Every company snapshot produces three scores, each on a 0–100 scale:

Raw signals

Reviews
Growth
Sentiment

↑ older · recent ↓ · recency-weighted

Scoring model

deterministic ·
90-day half-life

Output scores

Stress

Employee strain & management friction

Risk

Retention risk & instability signals

Confidence

How much data backs this snapshot

Older signals fade; recent signals carry more weight. Scores update when new data is ingested.
Stress
0 – 100
Aggregate signal of employee strain, management friction, and workload pressure. Higher = more stress indicators found in the data.
Risk
0 – 100
Combination of retention risk, leadership instability, and growth deceleration signals. Higher = more risk flags.
Confidence
0 – 100
How much data backs this snapshot. Higher = more sources, more reviews, more corroborating signals. Low confidence means treat the score with extra caution.

Confidence — check this first

Confidence is the most important score to look at before interpreting stress or risk. A stress score of 75 backed by 3 reviews is very different from the same score backed by 800 reviews across multiple sources. The confidence score encodes that difference.

When confidence is below ~30, treat the directional finding as a weak or early signal. When confidence is above ~70, the finding is more reliable — though still not a guarantee. The coverage badge visible on each company page gives a plain-language summary (Strong / Moderate / Limited) derived from source count, review count, and confidence score.

Freshness and recency weighting

Not all signals carry equal weight over time. Pulvian applies exponential decay to older data points using a 90-day half-life: a signal that is 90 days old contributes roughly half as much to the score as an equivalent signal collected today.

This means recent spikes in negative sentiment matter more than a stale review from two years ago — which better reflects how workplace conditions actually evolve. The snapshot date shown on each page reflects when the most recent data was ingested, not when the company was first added.

Stress levels and risk levels

In addition to numeric scores, each snapshot carries a categorised level (low / medium / high) derived from fixed thresholds applied to the numeric score. These thresholds do not currently vary by industry or company size.

Low
0 – 34
Few stress or risk indicators found in the available data.
Medium
35 – 64
A moderate number of signals present — worth monitoring.
High
65 – 100
Elevated concentration of stress or risk indicators.

Future versions may introduce industry-relative benchmarking, which would make the level more contextually meaningful.

Summaries

Where available, snapshots include a short summary of the signals found. Summaries are currently generated by a deterministic, rule-based system that selects phrases based on score levels and signal content. Each summary is labelled with the model that produced it. They are supplementary context, not editorial opinions.

Positives and negatives listed in a summary reflect patterns in the source data. When no summary is available, the scorecard is still shown — scores do not depend on summary generation.

Signal extraction and negation

Signals are extracted from public documents using a deterministic, keyword-based rule engine. Each rule maps a set of phrases (e.g. "layoffs", "hiring freeze", "record revenue") to a sentiment value. When a keyword is matched, the surrounding context is checked for negation cues — words like "avoids", "no", "not", or "despite" that reverse the meaning. Negated matches are suppressed to reduce false positives.

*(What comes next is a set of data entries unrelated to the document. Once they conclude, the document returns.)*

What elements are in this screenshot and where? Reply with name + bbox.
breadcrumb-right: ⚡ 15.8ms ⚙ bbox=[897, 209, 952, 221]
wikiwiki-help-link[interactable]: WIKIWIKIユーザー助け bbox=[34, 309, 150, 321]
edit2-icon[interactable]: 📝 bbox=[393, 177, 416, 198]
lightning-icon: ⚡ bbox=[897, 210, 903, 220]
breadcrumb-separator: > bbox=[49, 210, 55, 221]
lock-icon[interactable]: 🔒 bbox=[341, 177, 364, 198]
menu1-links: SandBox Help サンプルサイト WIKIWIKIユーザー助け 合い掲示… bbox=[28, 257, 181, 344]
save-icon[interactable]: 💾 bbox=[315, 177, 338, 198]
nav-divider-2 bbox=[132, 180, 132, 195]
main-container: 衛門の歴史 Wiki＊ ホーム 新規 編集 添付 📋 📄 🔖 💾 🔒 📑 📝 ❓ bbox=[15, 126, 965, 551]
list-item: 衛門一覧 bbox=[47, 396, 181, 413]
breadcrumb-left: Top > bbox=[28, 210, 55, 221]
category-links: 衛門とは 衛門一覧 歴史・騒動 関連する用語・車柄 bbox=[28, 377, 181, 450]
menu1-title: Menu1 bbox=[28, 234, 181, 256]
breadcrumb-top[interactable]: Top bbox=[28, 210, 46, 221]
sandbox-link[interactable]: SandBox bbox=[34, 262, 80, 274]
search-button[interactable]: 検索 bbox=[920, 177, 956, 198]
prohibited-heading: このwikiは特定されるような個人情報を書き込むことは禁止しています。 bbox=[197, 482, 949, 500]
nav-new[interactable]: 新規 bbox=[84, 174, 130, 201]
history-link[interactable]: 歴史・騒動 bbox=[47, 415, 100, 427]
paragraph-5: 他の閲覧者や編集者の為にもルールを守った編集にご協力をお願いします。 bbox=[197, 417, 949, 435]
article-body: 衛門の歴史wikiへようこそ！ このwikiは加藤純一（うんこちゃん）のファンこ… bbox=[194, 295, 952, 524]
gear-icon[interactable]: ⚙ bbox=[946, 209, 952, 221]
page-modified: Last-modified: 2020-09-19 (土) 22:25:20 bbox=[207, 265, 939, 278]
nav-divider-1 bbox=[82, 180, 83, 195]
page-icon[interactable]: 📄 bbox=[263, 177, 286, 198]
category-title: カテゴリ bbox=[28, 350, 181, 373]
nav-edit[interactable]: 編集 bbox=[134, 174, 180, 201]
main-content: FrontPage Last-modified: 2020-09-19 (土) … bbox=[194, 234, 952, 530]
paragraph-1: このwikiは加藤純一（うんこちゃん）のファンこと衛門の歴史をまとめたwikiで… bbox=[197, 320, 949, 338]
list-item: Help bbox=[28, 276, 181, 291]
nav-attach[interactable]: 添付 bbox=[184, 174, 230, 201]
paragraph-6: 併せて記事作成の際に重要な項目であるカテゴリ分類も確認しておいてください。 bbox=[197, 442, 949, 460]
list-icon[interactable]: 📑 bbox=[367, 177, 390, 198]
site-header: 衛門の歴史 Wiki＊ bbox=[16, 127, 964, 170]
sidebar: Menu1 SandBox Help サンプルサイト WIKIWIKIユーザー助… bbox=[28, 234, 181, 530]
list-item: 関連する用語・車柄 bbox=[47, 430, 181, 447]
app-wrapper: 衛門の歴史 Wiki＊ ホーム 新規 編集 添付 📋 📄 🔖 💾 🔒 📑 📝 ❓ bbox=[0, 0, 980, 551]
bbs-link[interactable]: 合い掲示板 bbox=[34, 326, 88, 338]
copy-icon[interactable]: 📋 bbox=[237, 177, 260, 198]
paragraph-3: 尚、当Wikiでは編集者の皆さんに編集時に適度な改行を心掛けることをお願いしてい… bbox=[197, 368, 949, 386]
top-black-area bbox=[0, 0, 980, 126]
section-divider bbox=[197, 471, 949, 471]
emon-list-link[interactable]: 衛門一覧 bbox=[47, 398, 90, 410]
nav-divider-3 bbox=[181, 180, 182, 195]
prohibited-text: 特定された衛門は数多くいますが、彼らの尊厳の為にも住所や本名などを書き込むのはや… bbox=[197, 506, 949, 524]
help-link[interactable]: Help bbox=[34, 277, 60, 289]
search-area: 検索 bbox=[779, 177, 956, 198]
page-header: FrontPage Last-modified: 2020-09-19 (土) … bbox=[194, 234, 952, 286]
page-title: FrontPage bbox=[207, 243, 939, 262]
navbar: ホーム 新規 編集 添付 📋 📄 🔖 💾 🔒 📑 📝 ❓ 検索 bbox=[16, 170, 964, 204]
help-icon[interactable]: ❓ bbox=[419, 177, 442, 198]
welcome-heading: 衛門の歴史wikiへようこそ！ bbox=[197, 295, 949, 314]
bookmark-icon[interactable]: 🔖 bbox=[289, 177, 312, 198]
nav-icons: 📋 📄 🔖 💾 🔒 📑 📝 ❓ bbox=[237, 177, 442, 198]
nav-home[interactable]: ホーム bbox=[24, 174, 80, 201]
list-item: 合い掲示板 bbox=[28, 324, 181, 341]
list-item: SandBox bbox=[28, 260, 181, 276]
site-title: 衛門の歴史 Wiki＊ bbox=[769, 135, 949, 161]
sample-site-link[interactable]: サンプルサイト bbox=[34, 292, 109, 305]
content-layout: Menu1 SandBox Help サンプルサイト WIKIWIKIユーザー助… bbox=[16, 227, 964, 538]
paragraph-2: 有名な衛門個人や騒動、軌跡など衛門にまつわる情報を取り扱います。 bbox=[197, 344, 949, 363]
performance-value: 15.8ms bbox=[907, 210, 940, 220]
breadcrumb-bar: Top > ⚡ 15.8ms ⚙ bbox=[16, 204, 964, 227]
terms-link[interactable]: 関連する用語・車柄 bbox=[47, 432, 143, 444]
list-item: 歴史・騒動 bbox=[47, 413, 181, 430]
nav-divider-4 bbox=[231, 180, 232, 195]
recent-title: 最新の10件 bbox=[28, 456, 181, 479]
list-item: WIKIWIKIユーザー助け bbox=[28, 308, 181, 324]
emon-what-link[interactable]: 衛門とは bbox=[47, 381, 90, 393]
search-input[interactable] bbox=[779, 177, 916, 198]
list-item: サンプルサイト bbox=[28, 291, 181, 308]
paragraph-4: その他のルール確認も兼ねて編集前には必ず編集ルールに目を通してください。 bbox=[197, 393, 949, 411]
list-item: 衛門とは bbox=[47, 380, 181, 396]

This approach is transparent and reproducible: the same document always produces the same signal. It does not use machine learning or large language models for scoring.

Company comparison and discovery

The Similar companies section on each company page shows other companies in the same industry, ordered by score proximity. This helps you explore related organisations and notice patterns across a sector.

The Compare feature lets you view two or more companies side by side. Scores, levels, and metadata are presented in parallel columns so differences are immediately visible. Comparison does not introduce any additional scoring logic — it is a presentation layer over the same underlying snapshots.

Current limitations

  • Uneven coverage. Publicly traded and large established companies typically have higher review volumes and therefore stronger confidence scores. Startups and smaller companies are tracked wherever public data exists, but confidence scores will reflect the available coverage — always check the coverage badge before interpreting the score.
  • No private data. Pulvian only sees what is publicly posted. Internal culture that is never written about online is invisible to the model.
  • No real-time feed. Snapshots have a date. Significant events (layoffs, leadership changes) that occur after the last snapshot are not reflected until the company is rescored.
  • Fixed thresholds. Stress and risk levels use static cut-offs, not industry or region-adjusted benchmarks.
  • English-language bias. Review platforms skew toward English-language content. Companies whose employees primarily write in other languages may be underrepresented.

What this is not

  • Not a replacement for due diligence or professional HR advice
  • Not a ranking of "best" or "worst" employers
  • Not derived from proprietary, private, or leaked data
  • Not a real-time service — always check the snapshot date

Legal notice

The scores, summaries, and signals on Pulvian represent opinions derived from publicly available data. They are not certified assessments, statements of fact about any employer, or professional advice of any kind. Nothing on this site constitutes financial, investment, employment, or legal advice. Use these signals as one input among many, and always conduct your own due diligence before making career, investment, or business decisions.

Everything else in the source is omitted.